> **WORK INSTRUCTION**: Word for word, restate the listing that follows and leave out the images.

> **RECORD EXTRACTS**:
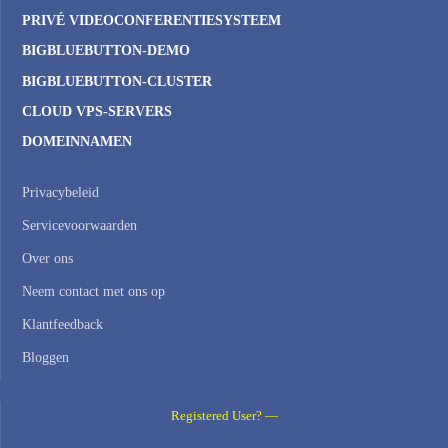
PRIVÉ VIDEOCONFERENTIESYSTEEM
BIGBLUEBUTTON-DEMO
BIGBLUEBUTTON-CLUSTER
CLOUD VPS-SERVERS
DOMEINNAMEN
Privacybeleid
Servicevoorwaarden
Over ons
Neem contact met ons op
Klantfeedback
Bloggen
Registered User? —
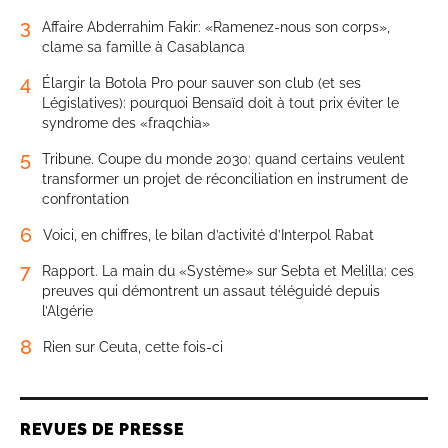
3
Affaire Abderrahim Fakir: «Ramenez-nous son corps»,
clame sa famille à Casablanca
4
Élargir la Botola Pro pour sauver son club (et ses
Législatives): pourquoi Bensaïd doit à tout prix éviter le
syndrome des «fraqchia»
5
Tribune. Coupe du monde 2030: quand certains veulent
transformer un projet de réconciliation en instrument de
confrontation
6
Voici, en chiffres, le bilan d’activité d’Interpol Rabat
7
Rapport. La main du «Système» sur Sebta et Melilla: ces
preuves qui démontrent un assaut téléguidé depuis
l’Algérie
8
Rien sur Ceuta, cette fois-ci
REVUES DE PRESSE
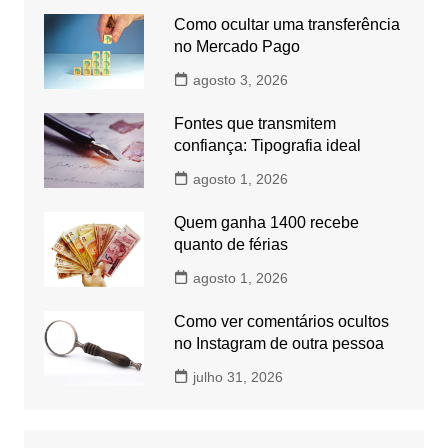
Como ocultar uma transferência
no Mercado Pago
agosto 3, 2026
Fontes que transmitem
confiança: Tipografia ideal
agosto 1, 2026
Quem ganha 1400 recebe
quanto de férias
agosto 1, 2026
Como ver comentários ocultos
no Instagram de outra pessoa
julho 31, 2026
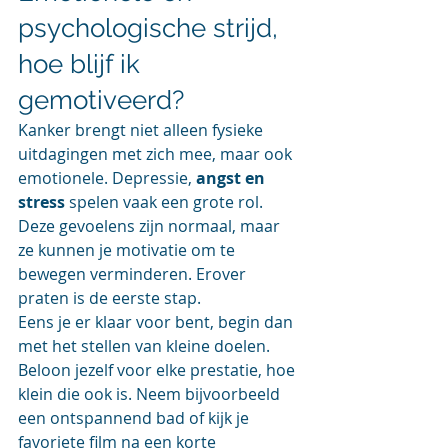
psychologische strijd, 
hoe blijf ik 
gemotiveerd?
Kanker brengt niet alleen fysieke 
uitdagingen met zich mee, maar ook 
emotionele. Depressie, 
angst en 
stress
 spelen vaak een grote rol. 
Deze gevoelens zijn normaal, maar 
ze kunnen je motivatie om te 
bewegen verminderen. Erover 
praten is de eerste stap.
Eens je er klaar voor bent, begin dan 
met het stellen van kleine doelen. 
Beloon jezelf voor elke prestatie, hoe 
klein die ook is. Neem bijvoorbeeld 
een ontspannend bad of kijk je 
favoriete film na een korte 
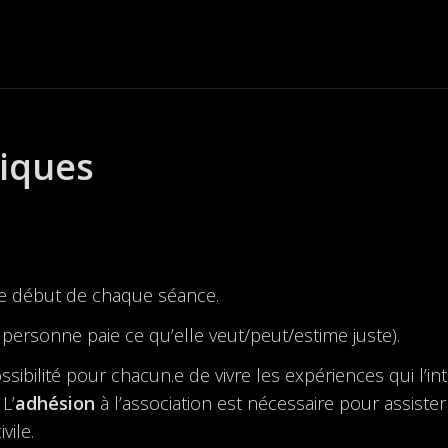
tiques
le début de chaque séance.
personne paie ce qu’elle veut/peut/estime juste).
bilité pour chacun.e de vivre les expériences qui l’inté
L’
adhésion
à l’association est nécessaire pour assister
vile.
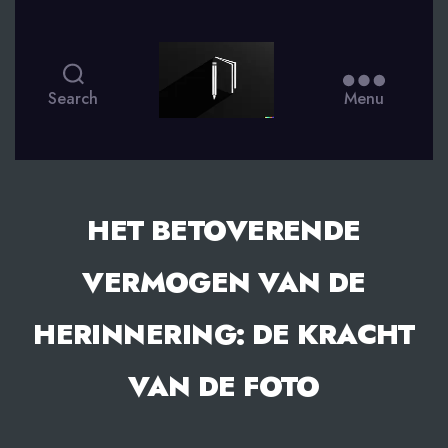
smsdagboek.nl
Search
Menu
HET BETOVERENDE
VERMOGEN VAN DE
HERINNERING: DE KRACHT
VAN DE FOTO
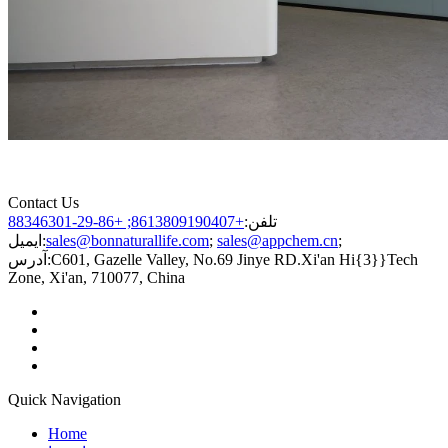
Contact Us
تلفن:
+8613809190407; +86-29-88346301
;
sales@appchem.cn
;
sales@bonnaturallife.com
ایمیل:
C601, Gazelle Valley, No.69 Jinye RD.Xi'an Hi{3}}Tech
آدرس:
Zone, Xi'an, 710077, China
Quick Navigation
Home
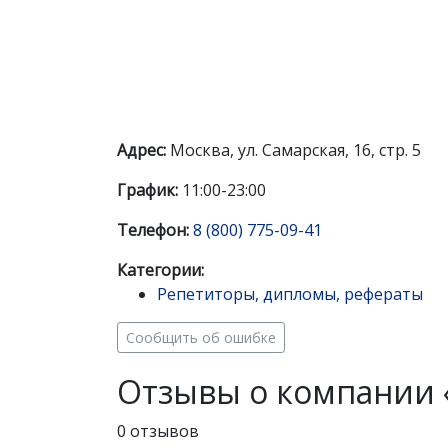
Адрес:
Москва, ул. Самарская, 16, стр. 5
График:
11:00-23:00
Телефон:
8 (800) 775-09-41
Категории:
Репетиторы, дипломы, рефераты
Сообщить об ошибке
Отзывы о компании «
0 отзывов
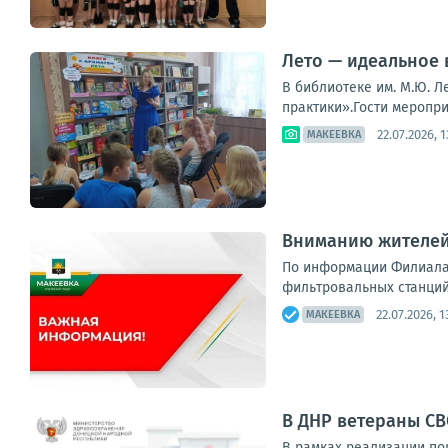
Лето — идеальное 
В библиотеке им. М.Ю. 
практики».Гости меропри
22.07.2026, 1
МАКЕЕВКА
Вниманию жителей 
По информации Филиала 
фильтровальных станций
22.07.2026, 1
МАКЕЕВКА
В ДНР ветераны С
В рамках реализации по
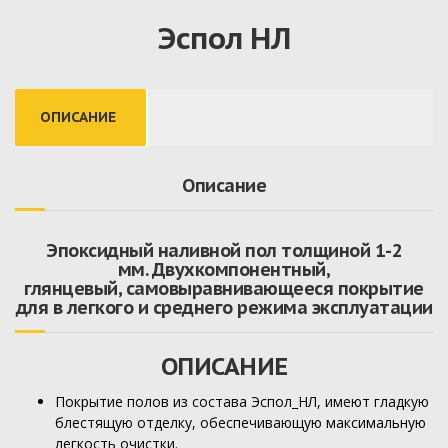
Эспол НЛ
ОПИСАНИЕ
Описание
Эпоксидный наливной пол толщиной 1-2
мм. Двухкомпонентный,
глянцевый, самовыравнивающееся покрытие
для в легкого и среднего режима эксплуатации
ОПИСАНИЕ
Покрытие полов из состава Эспол_НЛ, имеют гладкую
блестящую отделку, обеспечивающую максимальную
легкость очистки.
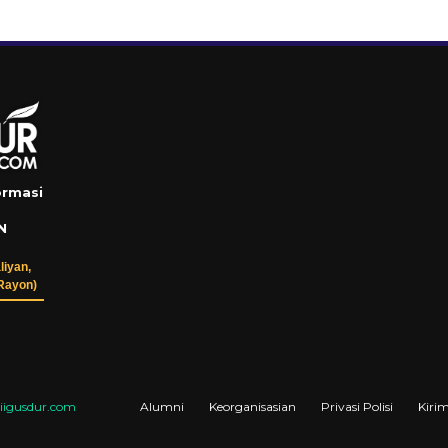
ormasi
N
liyan,
Rayon)
igusdur.com
Alumni
Keorganisasian
Privasi Polisi
Kirim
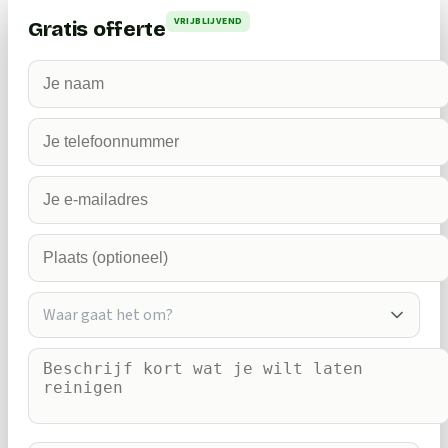
VRIJBLIJVEND
Gratis offerte
Waar gaat het om?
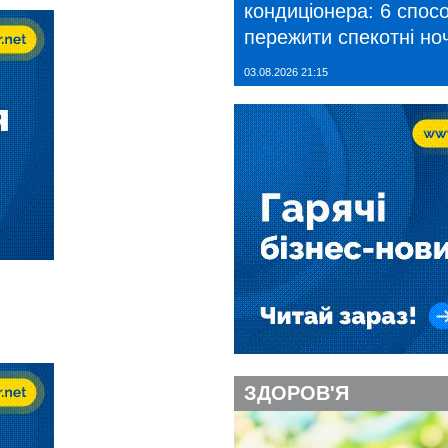
кондиціонера: 6 спосо
пережити спекотні ноч
03.08.2026 21:15
ЗДОРОВ'Я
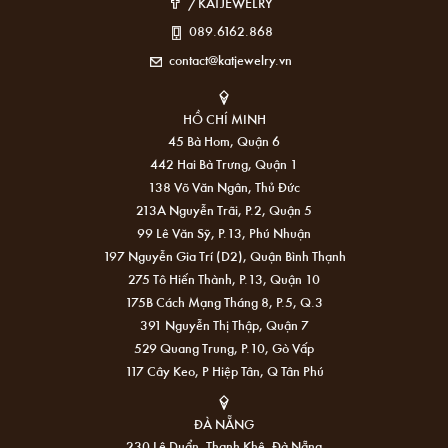
/KATJEWELRY
089.6162.868
contact@katjewelry.vn
HỒ CHÍ MINH
45 Bà Hom, Quận 6
442 Hai Bà Trưng, Quận 1
138 Võ Văn Ngân, Thủ Đức
213A Nguyễn Trãi, P.2, Quận 5
99 Lê Văn Sỹ, P.13, Phú Nhuận
197 Nguyễn Gia Trí (D2), Quận Bình Thạnh
275 Tô Hiến Thành, P.13, Quận 10
175B Cách Mạng Tháng 8, P.5, Q.3
391 Nguyễn Thị Thập, Quận 7
529 Quang Trung, P.10, Gò Vấp
117 Cây Keo, P Hiệp Tân, Q Tân Phú
ĐÀ NẴNG
230 Lê Duẩn, Thanh Khê, Đà Nẵng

> **EXERCISE ANSWER**:
PRIVÉ VIDEOCONFERENTIESYSTEEM
BIGBLUEBUTTON-DEMO
BIGBLUEBUTTON-CLUSTER
CLOUD VPS-SERVERS
DOMEINNAMEN
Privacybeleid
Servicevoorwaarden
Over ons
Neem contact met ons op
Klantfeedback
Bloggen
Registered User? —
3
Affaire Abderrahim Fakir: «Ramenez-nous son corps»,
clame sa famille à Casablanca
4
Élargir la Botola Pro pour sauver son club (et ses
Législatives): pourquoi Bensaïd doit à tout prix éviter le
syndrome des «fraqchia»
5
Tribune. Coupe du monde 2030: quand certains veulent
transformer un projet de réconciliation en instrument de
confrontation
6
Voici, en chiffres, le bilan d’activité d’Interpol Rabat
7
Rapport. La main du «Système» sur Sebta et Melilla: ces
preuves qui démontrent un assaut téléguidé depuis
l’Algérie
8
Rien sur Ceuta, cette fois-ci
REVUES DE PRESSE
Como ocultar uma transferência
no Mercado Pago
agosto 3, 2026
Fontes que transmitem
confiança: Tipografia ideal
agosto 1, 2026
Quem ganha 1400 recebe
quanto de férias
agosto 1, 2026
Como ver comentários ocultos
no Instagram de outra pessoa
julho 31, 2026
psychologische strijd, 
hoe blijf ik 
gemotiveerd?
Kanker brengt niet alleen fysieke 
uitdagingen met zich mee, maar ook 
emotionele. Depressie, 
angst en 
stress
 spelen vaak een grote rol. 
Deze gevoelens zijn normaal, maar 
ze kunnen je motivatie om te 
bewegen verminderen. Erover 
praten is de eerste stap.
Eens je er klaar voor bent, begin dan 
met het stellen van kleine doelen. 
Beloon jezelf voor elke prestatie, hoe 
klein die ook is. Neem bijvoorbeeld 
een ontspannend bad of kijk je 
favoriete film na een korte 
tiques
le début de chaque séance.
personne paie ce qu’elle veut/peut/estime juste).
bilité pour chacun.e de vivre les expériences qui l’inté
L’
adhésion
à l’association est nécessaire pour assister
vile.
smsdagboek.nl
Search
Menu
HET BETOVERENDE
VERMOGEN VAN DE
HERINNERING: DE KRACHT
VAN DE FOTO
Contact Us
تلفن:
+8613809190407; +86-29-88346301
;
sales@appchem.cn
;
sales@bonnaturallife.com
ایمیل:
C601, Gazelle Valley, No.69 Jinye RD.Xi'an Hi{3}}Tech
آدرس:
Zone, Xi'an, 710077, China
Quick Navigation
Home
Адрес:
Москва, ул. Самарская, 16, стр. 5
График:
11:00-23:00
Телефон:
8 (800) 775-09-41
Категории:
Репетиторы, дипломы, рефераты
Сообщить об ошибке
Отзывы о компании «
0 отзывов
Лето — идеальное 
В библиотеке им. М.Ю. 
практики».Гости меропри
22.07.2026, 1
МАКЕЕВКА
Вниманию жителей 
По информации Филиала 
фильтровальных станций
22.07.2026, 1
МАКЕЕВКА
В ДНР ветераны С
В рамках реализации по
Эспол НЛ
ОПИСАНИЕ
Описание
Эпоксидный наливной пол толщиной 1-2
мм. Двухкомпонентный,
глянцевый, самовыравнивающееся покрытие
для в легкого и среднего режима эксплуатации
ОПИСАНИЕ
Покрытие полов из состава Эспол_НЛ, имеют гладкую
блестящую отделку, обеспечивающую максимальную
легкость очистки.
ormasi
N
liyan,
Rayon)
igusdur.com
Alumni
Keorganisasian
Privasi Polisi
Kirim
VRIJBLIJVEND
Gratis offerte
Waar gaat het om?
кондиціонера: 6 спосо
пережити спекотні ноч
03.08.2026 21:15
ЗДОРОВ'Я
/KATJEWELRY
089.6162.868
contact@katjewelry.vn
HỒ CHÍ MINH
45 Bà Hom, Quận 6
442 Hai Bà Trưng, Quận 1
138 Võ Văn Ngân, Thủ Đức
213A Nguyễn Trãi, P.2, Quận 5
99 Lê Văn Sỹ, P.13, Phú Nhuận
197 Nguyễn Gia Trí (D2), Quận Bình Thạnh
275 Tô Hiến Thành, P.13, Quận 10
175B Cách Mạng Tháng 8, P.5, Q.3
391 Nguyễn Thị Thập, Quận 7
529 Quang Trung, P.10, Gò Vấp
117 Cây Keo, P Hiệp Tân, Q Tân Phú
ĐÀ NẴNG
230 Lê Duẩn, Thanh Khê, Đà Nẵng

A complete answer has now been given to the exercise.